Look through the listing below for the string "from". Show each line where it occurs.

--- DATA SUPPLIED ---
====
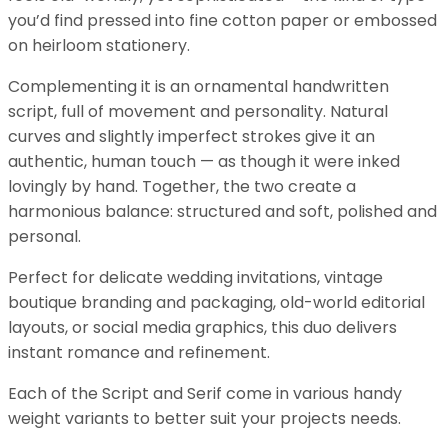
you’d find pressed into fine cotton paper or embossed
on heirloom stationery.
Complementing it is an ornamental handwritten
script, full of movement and personality. Natural
curves and slightly imperfect strokes give it an
authentic, human touch — as though it were inked
lovingly by hand. Together, the two create a
harmonious balance: structured and soft, polished and
personal.
Perfect for delicate wedding invitations, vintage
boutique branding and packaging, old-world editorial
layouts, or social media graphics, this duo delivers
instant romance and refinement.
Each of the Script and Serif come in various handy
weight variants to better suit your projects needs.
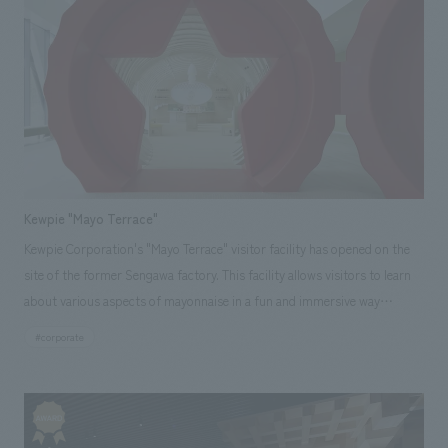
operation proposals.
Kewpie "Mayo Terrace"
Kewpie Corporation's "Mayo Terrace" visitor facility has opened on the
site of the former Sengawa factory. This facility allows visitors to learn
about various aspects of mayonnaise in a fun and immersive way
through a 90-minute guided tour by reservation only. Our company
#corporate
provided total support from schematic design to construction. It's a
space that will make your heart flutter just by being there!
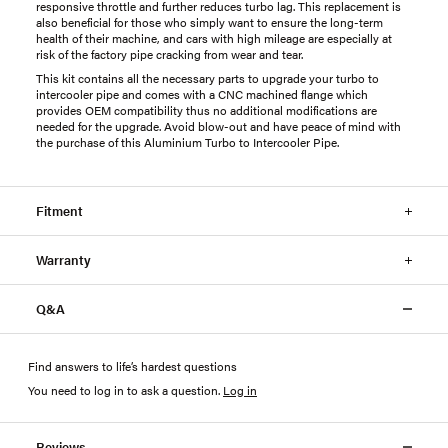
responsive throttle and further reduces turbo lag. This replacement is
also beneficial for those who simply want to ensure the long-term
health of their machine, and cars with high mileage are especially at
risk of the factory pipe cracking from wear and tear.
This kit contains all the necessary parts to upgrade your turbo to
intercooler pipe and comes with a CNC machined flange which
provides OEM compatibility thus no additional modifications are
needed for the upgrade. Avoid blow-out and have peace of mind with
the purchase of this Aluminium Turbo to Intercooler Pipe.
Fitment
Warranty
Q&A
Find answers to life’s hardest questions
You need to log in to ask a question
.
Log in
Reviews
====
--- WRITTEN SOLUTION ---
provided total support from schematic design to construction. It's a
risk of the factory pipe cracking from wear and tear.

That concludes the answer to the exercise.